Eine 25-köpfige Delegation des mongolischen Wissenschaftsministers Enkh-Amgalan Luvsantseren besucht derzeit den Freistaat. Wissenschaftsminister Sebastian Gemkow hat die Delegation am Mittag in Dresden empfangen. Neben dem Wissenschaftsminister gehören ihr auch mehrere Parlamentsabgeordnete, der mongolische Botschafter Mandakhbileg Birvaa sowie Vertreterinnen und Vertreter der Deutsch-Mongolischen Hochschule für Rohstoffe und Technologie und der Gesellschaft für internationale Zusammenarbeit an.
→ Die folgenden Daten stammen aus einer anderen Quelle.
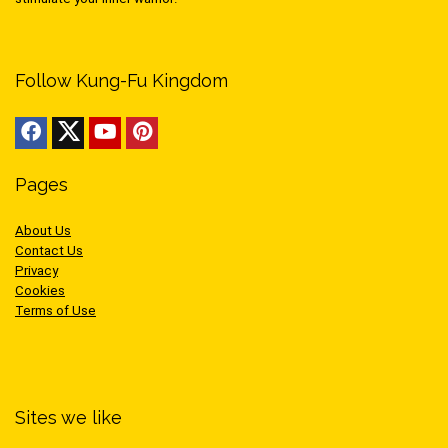
Follow Kung-Fu Kingdom
Pages
About Us
Contact Us
Privacy
Cookies
Terms of Use
Sites we like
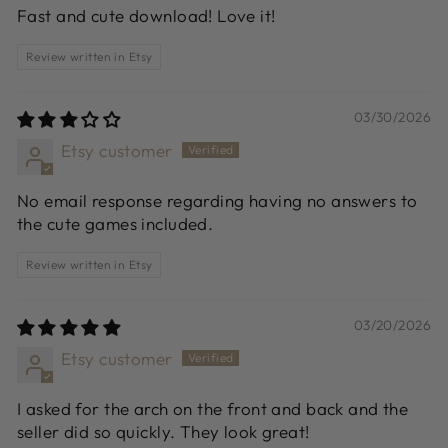
Fast and cute download! Love it!
Review written in Etsy
03/30/2026
Etsy customer
No email response regarding having no answers to
the cute games included.
Review written in Etsy
03/20/2026
Etsy customer
I asked for the arch on the front and back and the
seller did so quickly. They look great!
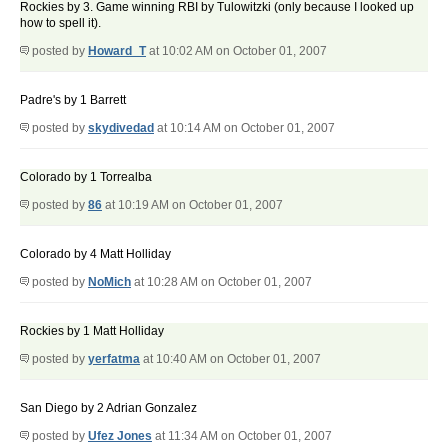
Rockies by 3. Game winning RBI by Tulowitzki (only because I looked up
how to spell it).
posted by
Howard_T
at 10:02 AM on October 01, 2007
Padre's by 1 Barrett
posted by
skydivedad
at 10:14 AM on October 01, 2007
Colorado by 1 Torrealba
posted by
86
at 10:19 AM on October 01, 2007
Colorado by 4 Matt Holliday
posted by
NoMich
at 10:28 AM on October 01, 2007
Rockies by 1 Matt Holliday
posted by
yerfatma
at 10:40 AM on October 01, 2007
San Diego by 2 Adrian Gonzalez
posted by
Ufez Jones
at 11:34 AM on October 01, 2007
Die sächsische Seite vertraten neben Minister Gemkow u. a. der Vorsitzende der Landesrektorenkonferenz (LRK) Prof. Klaus-Dieter Barbknecht, Prof. Daniel Karthe von der United Nations University UNU Flores sowie eine Vertreterin des Kultusministeriums.
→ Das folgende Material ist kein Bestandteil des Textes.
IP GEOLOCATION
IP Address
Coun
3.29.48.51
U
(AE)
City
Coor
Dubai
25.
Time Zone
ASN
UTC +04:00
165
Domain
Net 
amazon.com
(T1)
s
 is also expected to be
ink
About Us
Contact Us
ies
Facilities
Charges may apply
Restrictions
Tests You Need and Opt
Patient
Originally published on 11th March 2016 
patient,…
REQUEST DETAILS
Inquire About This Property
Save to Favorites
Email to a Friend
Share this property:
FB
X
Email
Bei dem Treffen tauschten sich beide Seiten über die jeweiligen Bildungssysteme und über Ansätze der Zusammenarbeit aus. Die mongolische Seite zeigte großes Interesse an einem Ausbau der Beziehungen und daran, junge Menschen zum Studium nach Sachsen zu entsenden sowie erste Erfahrungen auf dem Arbeitsmarkt machen zu lassen.

Zudem sollen weitere Möglichkeiten zur Zusammenarbeit von Hochschulen in der Ausbildung von jungen Menschen geprüft und erarbeitet werden.

Wissenschaftsminister Sebastian Gemkow sagte nach dem Austausch mit der Delegation:
»Die Mongolei und die Bedürfnisse der jungen Menschen dort passen sehr gut zu den Möglichkeiten, die wir hier in Sachsen haben: erstklassige akademische und berufliche Bildung, Qualifizierungsmöglichkeiten und gute Chancen auf dem Arbeitsmarkt. Die Kooperation mit der Mongolei ist ein weiterer Schritt zur Internationalisierung Sachsens.«

Der Vorsitzende der Landesrektorenkonferenz Sachsen, Prof. Klaus-Dieter Barbknecht bekräftigt:
»Die Mongolei teilt als Rohstoffland mit Sachsen viele Interessen. Es gab und gibt deshalb gute Beziehungen, gerade im Hochschulbereich. Diese Partnerschaften mit mongolischen Hochschulen und Forschungsinstitutionen gilt es weiter auszubauen. Von einem größeren regionalen Netzwerk profitieren beide Seiten, gesellschaftlich und nicht zuletzt auch wirtschaftlich.«

Hintergrund:
Dem Delegationsbesuch aus der Mongolei waren mehrere Gespräche im vergangenen Jahr und Anfang dieses Jahres vorausgegangen. Der Besuch des mongolischen Wissenschaftsministers Luvsantseren schließt an den Antrittsbesuch von Botschafter Mandakhbileg Birvaa im April 2022 sowie den Gesprächen des Sächsischen Wissenschaftsstaatssekretärs Dr. Handschuh mit Beratern des mongolischen Staatspräsidenten im Januar 2023 an.